== YOUR ASSIGNMENT ==
Below are the records; count the lines in which "ZDARMA" occurs and report only that number.

Items from a dataset:
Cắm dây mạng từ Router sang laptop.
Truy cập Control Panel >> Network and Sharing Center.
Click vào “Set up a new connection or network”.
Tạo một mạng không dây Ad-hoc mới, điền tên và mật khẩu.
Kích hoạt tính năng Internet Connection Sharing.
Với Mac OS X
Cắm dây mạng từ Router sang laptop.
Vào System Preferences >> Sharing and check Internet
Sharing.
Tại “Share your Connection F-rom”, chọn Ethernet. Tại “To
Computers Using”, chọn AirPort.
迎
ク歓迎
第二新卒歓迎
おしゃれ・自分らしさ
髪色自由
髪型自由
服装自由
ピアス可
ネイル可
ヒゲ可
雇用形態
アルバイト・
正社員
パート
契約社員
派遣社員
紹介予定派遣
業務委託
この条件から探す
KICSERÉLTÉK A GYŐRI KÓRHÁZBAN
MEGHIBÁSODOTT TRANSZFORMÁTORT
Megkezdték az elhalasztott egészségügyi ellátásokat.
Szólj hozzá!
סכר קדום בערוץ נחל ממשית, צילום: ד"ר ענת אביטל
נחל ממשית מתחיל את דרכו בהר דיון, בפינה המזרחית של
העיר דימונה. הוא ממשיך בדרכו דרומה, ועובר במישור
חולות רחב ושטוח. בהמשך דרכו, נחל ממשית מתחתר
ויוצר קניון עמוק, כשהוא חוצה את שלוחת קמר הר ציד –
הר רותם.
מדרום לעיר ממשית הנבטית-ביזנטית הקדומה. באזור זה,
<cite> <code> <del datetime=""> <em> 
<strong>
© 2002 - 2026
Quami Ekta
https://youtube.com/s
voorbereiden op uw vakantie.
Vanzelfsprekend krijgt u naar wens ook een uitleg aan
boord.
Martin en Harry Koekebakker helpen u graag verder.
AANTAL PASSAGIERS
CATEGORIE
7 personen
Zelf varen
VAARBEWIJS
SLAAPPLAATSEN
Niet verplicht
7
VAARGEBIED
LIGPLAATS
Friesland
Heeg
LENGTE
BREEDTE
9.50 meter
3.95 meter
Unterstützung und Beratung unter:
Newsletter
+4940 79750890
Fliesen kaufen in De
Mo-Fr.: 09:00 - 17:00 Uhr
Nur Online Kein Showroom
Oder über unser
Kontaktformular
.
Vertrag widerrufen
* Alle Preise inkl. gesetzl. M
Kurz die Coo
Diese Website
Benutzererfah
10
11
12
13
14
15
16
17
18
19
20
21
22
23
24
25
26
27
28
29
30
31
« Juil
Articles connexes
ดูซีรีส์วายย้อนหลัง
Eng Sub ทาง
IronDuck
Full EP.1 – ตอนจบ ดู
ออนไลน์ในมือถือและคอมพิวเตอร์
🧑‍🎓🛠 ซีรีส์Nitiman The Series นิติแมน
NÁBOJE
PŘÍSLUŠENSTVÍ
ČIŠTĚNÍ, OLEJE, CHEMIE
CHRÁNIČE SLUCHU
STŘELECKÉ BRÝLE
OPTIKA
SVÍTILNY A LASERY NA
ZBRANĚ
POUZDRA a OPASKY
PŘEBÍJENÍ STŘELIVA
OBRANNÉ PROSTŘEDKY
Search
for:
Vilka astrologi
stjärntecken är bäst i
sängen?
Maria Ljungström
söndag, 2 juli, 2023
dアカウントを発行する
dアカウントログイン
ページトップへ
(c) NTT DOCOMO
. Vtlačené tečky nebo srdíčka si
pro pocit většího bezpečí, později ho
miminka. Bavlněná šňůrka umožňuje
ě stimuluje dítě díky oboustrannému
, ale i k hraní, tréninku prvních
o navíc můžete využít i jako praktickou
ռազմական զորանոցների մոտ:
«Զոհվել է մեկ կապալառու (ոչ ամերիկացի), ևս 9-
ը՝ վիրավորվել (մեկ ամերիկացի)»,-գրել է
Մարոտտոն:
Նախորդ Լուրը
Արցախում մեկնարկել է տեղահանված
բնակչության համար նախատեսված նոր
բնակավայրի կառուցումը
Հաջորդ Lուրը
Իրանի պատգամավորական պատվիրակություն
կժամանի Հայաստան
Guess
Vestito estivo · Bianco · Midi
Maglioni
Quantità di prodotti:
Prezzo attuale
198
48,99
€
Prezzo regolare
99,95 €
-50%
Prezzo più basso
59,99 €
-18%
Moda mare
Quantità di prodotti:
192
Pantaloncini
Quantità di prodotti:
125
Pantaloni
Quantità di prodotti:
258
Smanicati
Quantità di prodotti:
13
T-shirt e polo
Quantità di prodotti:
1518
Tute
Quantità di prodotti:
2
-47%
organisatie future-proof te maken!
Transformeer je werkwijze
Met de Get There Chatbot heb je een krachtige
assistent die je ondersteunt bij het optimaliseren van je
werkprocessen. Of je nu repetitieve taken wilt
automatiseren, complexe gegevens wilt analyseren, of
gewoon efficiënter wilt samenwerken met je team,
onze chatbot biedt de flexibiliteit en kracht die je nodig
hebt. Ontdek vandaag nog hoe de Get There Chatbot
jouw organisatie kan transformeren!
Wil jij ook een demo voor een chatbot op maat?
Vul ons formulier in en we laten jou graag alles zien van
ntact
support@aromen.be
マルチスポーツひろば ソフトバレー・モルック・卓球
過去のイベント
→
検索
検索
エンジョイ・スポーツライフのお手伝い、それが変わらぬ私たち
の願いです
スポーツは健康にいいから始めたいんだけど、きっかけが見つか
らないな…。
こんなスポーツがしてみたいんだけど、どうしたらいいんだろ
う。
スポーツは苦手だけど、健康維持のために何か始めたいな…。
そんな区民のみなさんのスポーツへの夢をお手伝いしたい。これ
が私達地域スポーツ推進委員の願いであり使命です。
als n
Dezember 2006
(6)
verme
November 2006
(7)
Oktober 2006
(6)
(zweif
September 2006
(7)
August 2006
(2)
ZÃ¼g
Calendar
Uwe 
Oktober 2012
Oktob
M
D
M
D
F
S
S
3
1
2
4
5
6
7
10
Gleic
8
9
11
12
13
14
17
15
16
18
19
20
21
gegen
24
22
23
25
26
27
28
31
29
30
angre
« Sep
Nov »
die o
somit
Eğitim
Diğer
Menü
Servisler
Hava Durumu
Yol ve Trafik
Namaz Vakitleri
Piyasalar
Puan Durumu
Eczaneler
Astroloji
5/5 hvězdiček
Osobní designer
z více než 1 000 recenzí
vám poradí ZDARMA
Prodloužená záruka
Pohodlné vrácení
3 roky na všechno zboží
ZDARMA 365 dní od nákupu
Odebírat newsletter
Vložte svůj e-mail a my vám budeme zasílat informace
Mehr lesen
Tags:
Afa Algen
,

== YOUR SOLUTION ==
2